Bien qu'une nouvelle capacité de 1,14 MEVP avait déjà été livrée en mai pour cette année, les membres des trois principales alliances (2M ; Ocean Alliance ; The Alliance) manquaient toujours (en mai) de 36 navires pour remplir leurs 25 boucles Asie-Europe.

Selon Alphaliner, 376 navires sont nécessaires pour assurer les 25 boucles, contre 321 pour 27 boucles il y a un an, le détournement par le cap de Bonne-Espérance en raison de la crise en mer Rouge mobilisant plus de capacités.

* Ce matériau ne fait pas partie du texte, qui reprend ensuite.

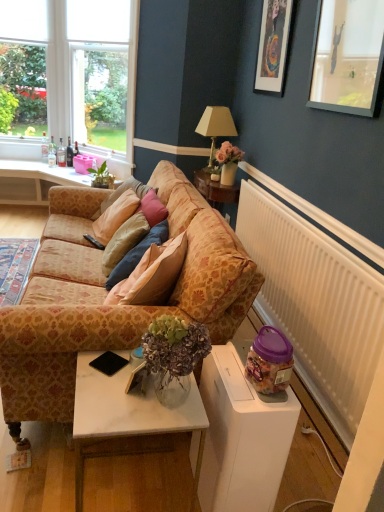 Question: Considering the relative sizes of black plastic remote control at center and clear glass window at upper left in the image provided, is black plastic remote control at center taller than clear glass window at upper left?

Choices:
 (A) no
 (B) yes

Answer: (A)

Question: Can you confirm if black plastic remote control at center is smaller than clear glass window at upper left?

Choices:
 (A) no
 (B) yes

Answer: (B)

Question: Can you confirm if black plastic remote control at center is positioned to the right of clear glass window at upper left?

Choices:
 (A) no
 (B) yes

Answer: (B)

Question: Is the depth of black plastic remote control at center greater than that of clear glass window at upper left?

Choices:
 (A) yes
 (B) no

Answer: (B)

Question: Is black plastic remote control at center positioned before clear glass window at upper left?

Choices:
 (A) yes
 (B) no

Answer: (A)

Question: Would you say white plastic radiator at right is inside or outside patterned fabric couch at center?

Choices:
 (A) inside
 (B) outside

Answer: (B)

Question: In terms of width, does white plastic radiator at right look wider or thinner when compared to patterned fabric couch at center?

Choices:
 (A) wide
 (B) thin

Answer: (B)

Question: Is point (291, 251) closer or farther from the camera than point (69, 320)?

Choices:
 (A) closer
 (B) farther

Answer: (B)

Question: Visually, is white plastic radiator at right positioned to the left or to the right of patterned fabric couch at center?

Choices:
 (A) right
 (B) left

Answer: (A)

Question: Is translucent glass bottle at window, the second bottle positioned from the left, in front of or behind patterned fabric couch at center in the image?

Choices:
 (A) behind
 (B) front

Answer: (A)

Question: Is point (48, 150) positioned closer to the camera than point (120, 313)?

Choices:
 (A) farther
 (B) closer

Answer: (A)

Question: Is translucent glass bottle at window, which is counted as the third bottle, starting from the right, inside the boundaries of patterned fabric couch at center, or outside?

Choices:
 (A) outside
 (B) inside

Answer: (A)

Question: From the image's perspective, is translucent glass bottle at window, which is counted as the third bottle, starting from the right, positioned above or below patterned fabric couch at center?

Choices:
 (A) below
 (B) above

Answer: (B)

Question: Is clear glass bottle at window, the first bottle positioned from the left, to the left or to the right of dark brown glass bottle at left, placed as the 4th bottle when sorted from left to right, in the image?

Choices:
 (A) left
 (B) right

Answer: (A)

Question: Is clear glass bottle at window, the first bottle positioned from the left, inside or outside of dark brown glass bottle at left, placed as the 4th bottle when sorted from left to right?

Choices:
 (A) inside
 (B) outside

Answer: (B) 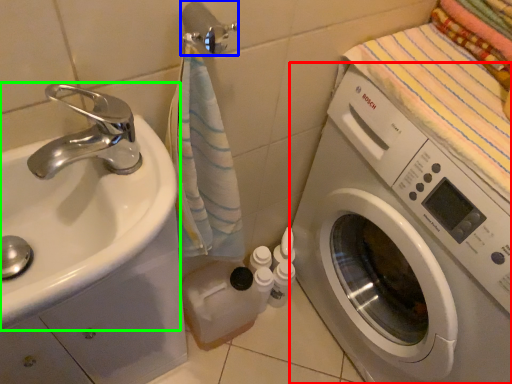 Question: Which object is positioned farthest from washing machine (highlighted by a red box)? Select from towel bar (highlighted by a blue box) and sink (highlighted by a green box).

Choices:
 (A) towel bar
 (B) sink

Answer: (A) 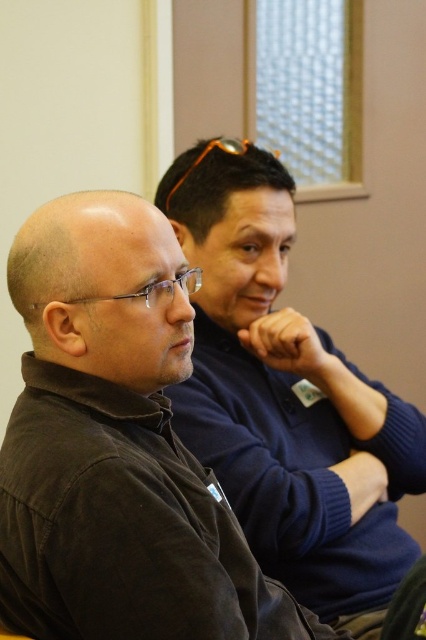 Is point (244, 627) behind point (340, 548)?

No, (244, 627) is in front of (340, 548).

Between point (181, 556) and point (276, 224), which one is positioned in front?

Point (181, 556) is in front.

Where is `black matte jacket at left`? Image resolution: width=426 pixels, height=640 pixels. black matte jacket at left is located at coordinates (117, 445).

Where is `black matte jacket at left`? black matte jacket at left is located at coordinates (117, 445). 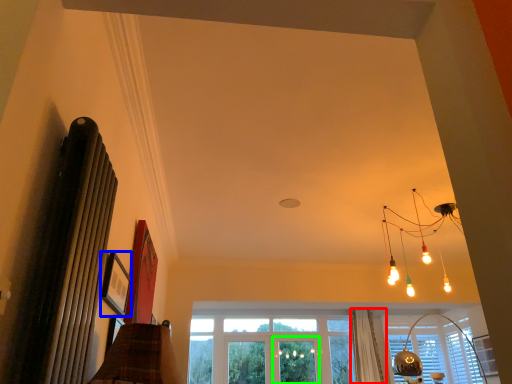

Le 10 mai, l'analyste a recensé 340 porte-conteneurs naviguant sur les services Asie-Europe d'Ocean Alliance, de 2M ou de THE Alliance, suggérant que les compagnies ont dû annuler en moyenne 9,6 % de toutes les traversées hebdomadaires.

« Cela a entraîné un changement de capacité au sein de la flotte d'Ocean Alliance [CMA CGM, Cosco/OOCL, Evergreen, NDLR] puisque Cosco et Evergreen ont déplacé des mégamax des boucles nord-européennes vers leur service commun Asie -Méditerranée [AEM1 / MD2, NDLR], qui transportent désormais de gros volumes de l'Asie vers le Pirée », selon Alphaliner.

Là encore, l'expansion massive de la flotte de MSC a non seulement contribué à maintenir la flotte de 2M au quasi-complet, avec 118 navires en place contre 126 nécessaires, mais aussi à doter entièrement ses boucles autonomes Swan entre Asie et Europe du Nord et Dragon depuis l'Asie vers la Méditerranée.